The majority, however, affirms Commerce's final determination that the Korean government does not extend a countervailable subsidy in its provision of electric power to Korean CORE producers. I dissent from this part of the majority opinion. First, despite Commerce's use of a repealed standard, the majority theorizes that "adequate remuneration" exists because the Korean government purportedly recovers its costs to the extent it avoids bankruptcy. This novel theory is contrary to law and not supported by substantial evidence. Second, the majority affirms the U.S. Court of International Trade's judgment that Nucor failed to exhaust its argument concerning Commerce's decision not to include certain costs in its subsidy analysis, such as the costs of nuclear power generation. The administrative record, however, is replete with evidence that Nucor raised and argued those issues before Commerce. I would reverse the U.S. Court of International Trade and remand to Commerce for its consideration of those costs. For the reasons set out below, I dissent.
I.
Prior to passage of the Uruguay Round Administrative Act ("URAA"), U.S. trade law defined a countervailable subsidy as the provision of goods or services at "preferential rates." 19 U.S.C. § 1677(5)(A)(ii)(II) (1988). Loosely, preferential rates meant treatment more favorable to some than to others. At the start of the Uruguay Round negotiations, the U.S. government adopted as principal negotiating objective the replacement of the "preferentiality" standard with a standard more conducive to U.S. trade objectives. Consequently, as part of the Uruguay Round results package, the preferentiality standard was replaced with a "less than adequate remuneration" standard. URAA, Statement of Administrative Action, H.R. Doc. No. 103-316, vol.1, at 927 (1994) ("SAA"); see 19 U.S.C. § 1677(5)(E)(iv).
*1257Important to this case is that the SAA makes clear that in the provision of goods or services, the "less than adequate remuneration standard replaces the preferentiality standard."1 SAA at 927. In Certain Softwood Lumber Products from Canada , Commerce addressed the then relatively new adequate remuneration standard, noting that "the government price must be compared with a market-determined price. It [was] no longer sufficient to say that the government does not discriminate among buyers[;] we must determine whether the government is receiving adequate remuneration, i.e. a market-based price." 66 Fed. Reg. 43,186, 43,196 (Dep't Commerce Aug. 17, 2001) (declaring that there are "important differences between the discarded preferentiality standard and the current adequate remuneration standard" (emphases added)).

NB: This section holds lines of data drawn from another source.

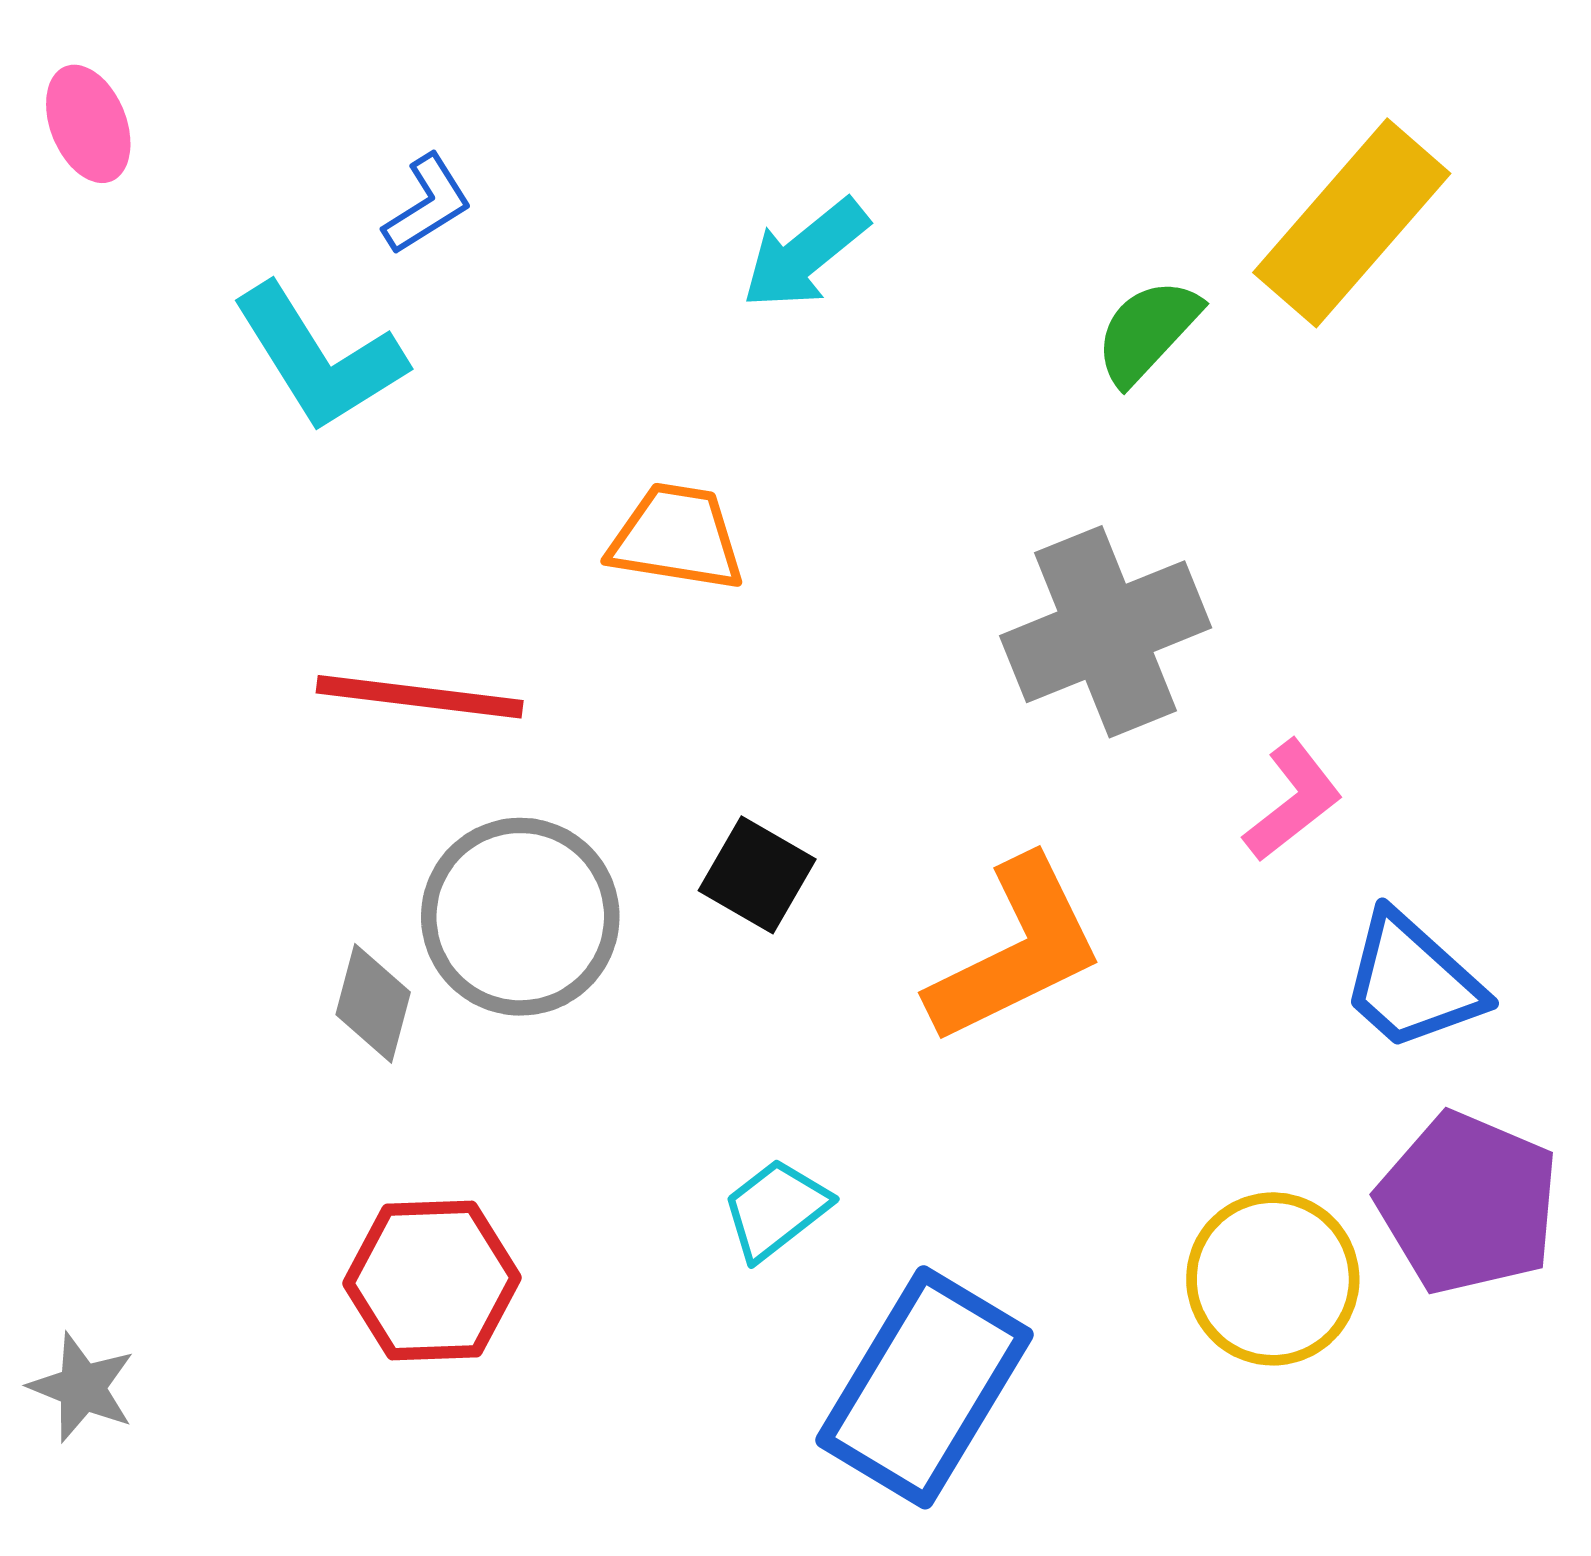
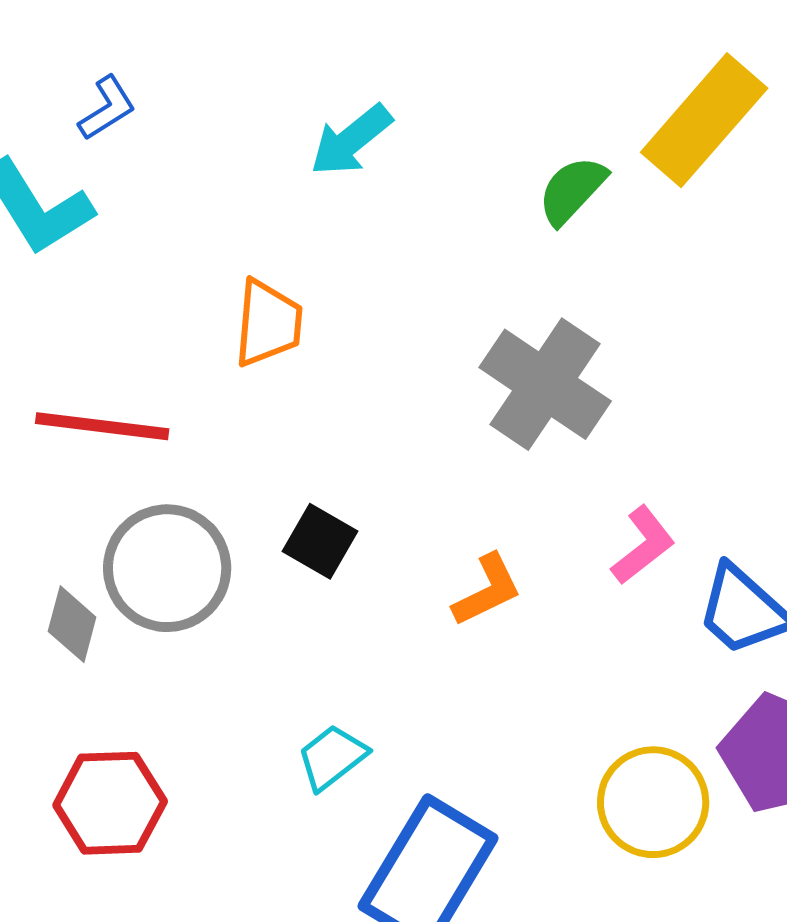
orange trapezoid: (677, 537) -> (268, 323), turned 86
gray cross: (1106, 632) -> (545, 384), turned -34
pink L-shape: (1293, 801) -> (643, 545), moved
orange L-shape: (1016, 951) -> (487, 590), size x0.6

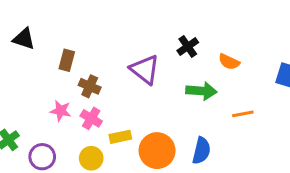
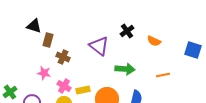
black triangle: (24, 39) -> (34, 26), moved
green arrow: (201, 91) -> (125, 69), moved
pink cross: (91, 118) -> (64, 86), moved

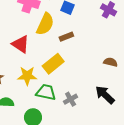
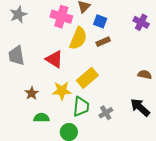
brown rectangle: (66, 37) -> (103, 42), moved
green trapezoid: (46, 92) -> (81, 107), turned 85

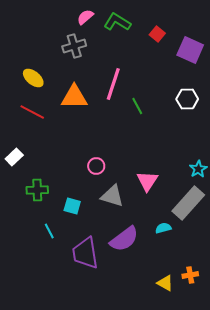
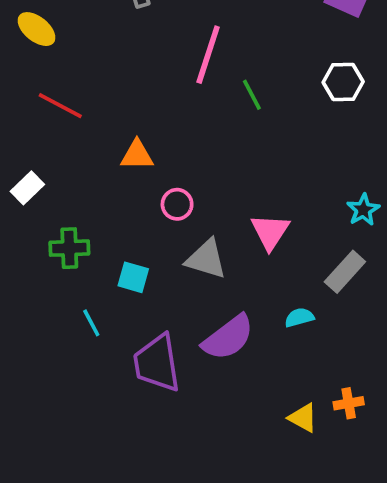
yellow ellipse: (33, 78) -> (37, 29), moved
orange triangle: (74, 97) -> (137, 155), moved, size x0.7
gray rectangle: (188, 203) -> (345, 272), size x0.7

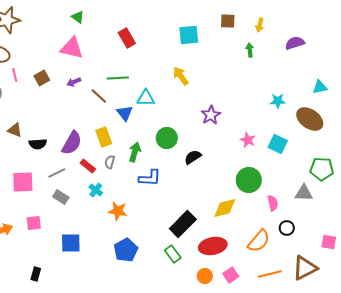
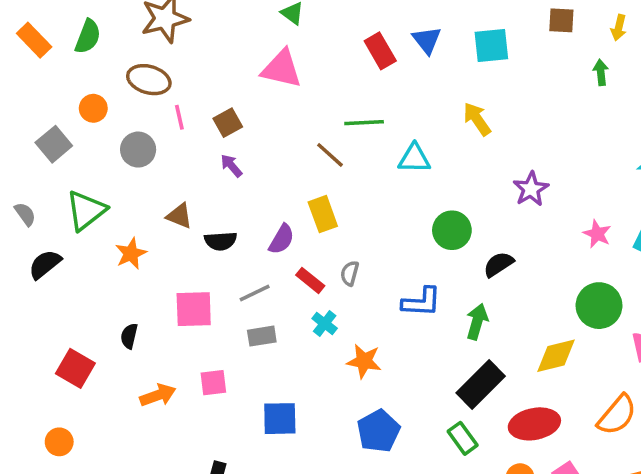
purple arrow: (74, 82) -> (231, 166), moved, turned 72
blue triangle: (125, 113) -> (427, 40), moved
yellow rectangle: (104, 137) -> (323, 214), moved
purple semicircle: (72, 143) -> (282, 239), size x0.7
green arrow: (135, 152) -> (477, 322), moved
gray rectangle: (61, 197) -> (262, 336), turned -42

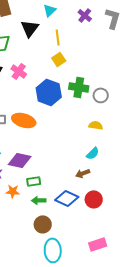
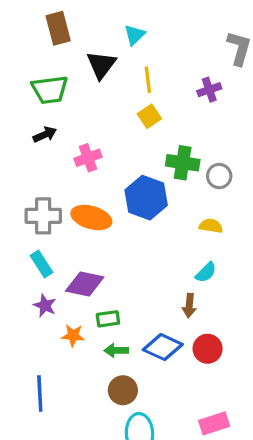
purple cross: (85, 15) -> (209, 90), moved, turned 32
pink cross: (19, 71) -> (88, 158), moved, turned 35
blue hexagon: (49, 92) -> (146, 198), moved
brown arrow: (83, 173) -> (189, 306), turned -64

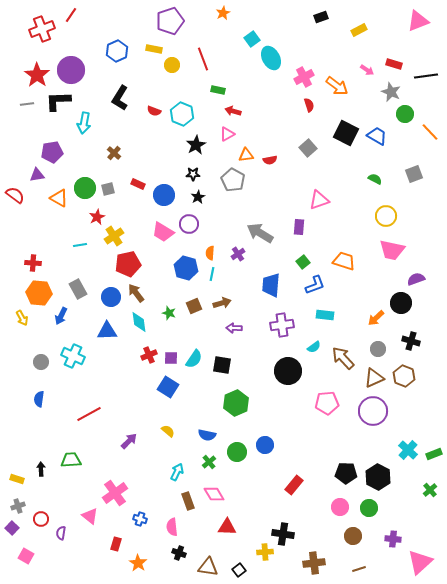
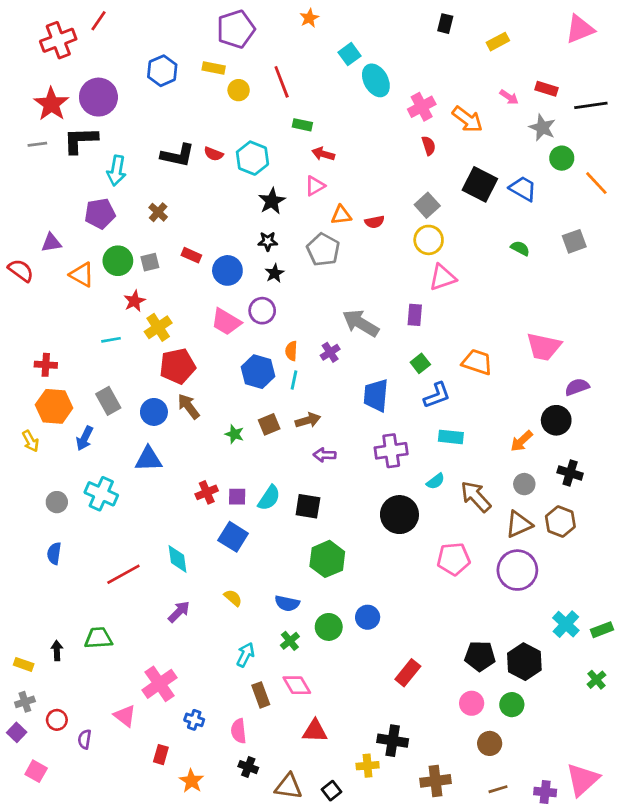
black rectangle: (321, 17) -> (445, 24), turned -56
black L-shape: (120, 98) -> (178, 155), moved, turned -110
purple pentagon: (52, 152) -> (100, 214), moved
yellow circle: (386, 216) -> (429, 240), moved
cyan diamond: (139, 322) -> (178, 559), moved
purple cross: (393, 539) -> (545, 792), moved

More than two decades after Congress repealed the preferentiality standard in countervailing duty law, Commerce resurrects it. At the outset and throughout Commerce's adequate remuneration analysis, Commerce examined whether some or all Korean CORE producers received a preferential price. See J.A. 9023-24, 9025, 9026. The Government argues that Commerce was justified in applying the preferentiality standard because it did so in part only, and because under the facts of this case, it had no other way to reach a decision on whether the Korean CORE producers benefited from countervailable subsidies.2 Appellee Br. 24-27. These arguments have no merit. Commerce acted "well beyond the bounds of its statutory authority," i.e., contrary to law and the "clear unambiguously expressed intent of Congress," by knowingly applying a repealed legal standard. Util. Air Regulatory Grp. v. EPA , 573 U.S. 302, 326, 134 S.Ct. 2427, 189 L.Ed.2d 372 (2014) ; see also City of Arlington, Tex. v. FCC , 569 U.S. 290, 297, 133 S.Ct. 1863, 185 L.Ed.2d 941 (2013) (stating that an agency's "power to act and how they are to act is authoritatively prescribed by Congress, so that when they act improperly, no less than when they act beyond their jurisdiction, what they do is ultra vires").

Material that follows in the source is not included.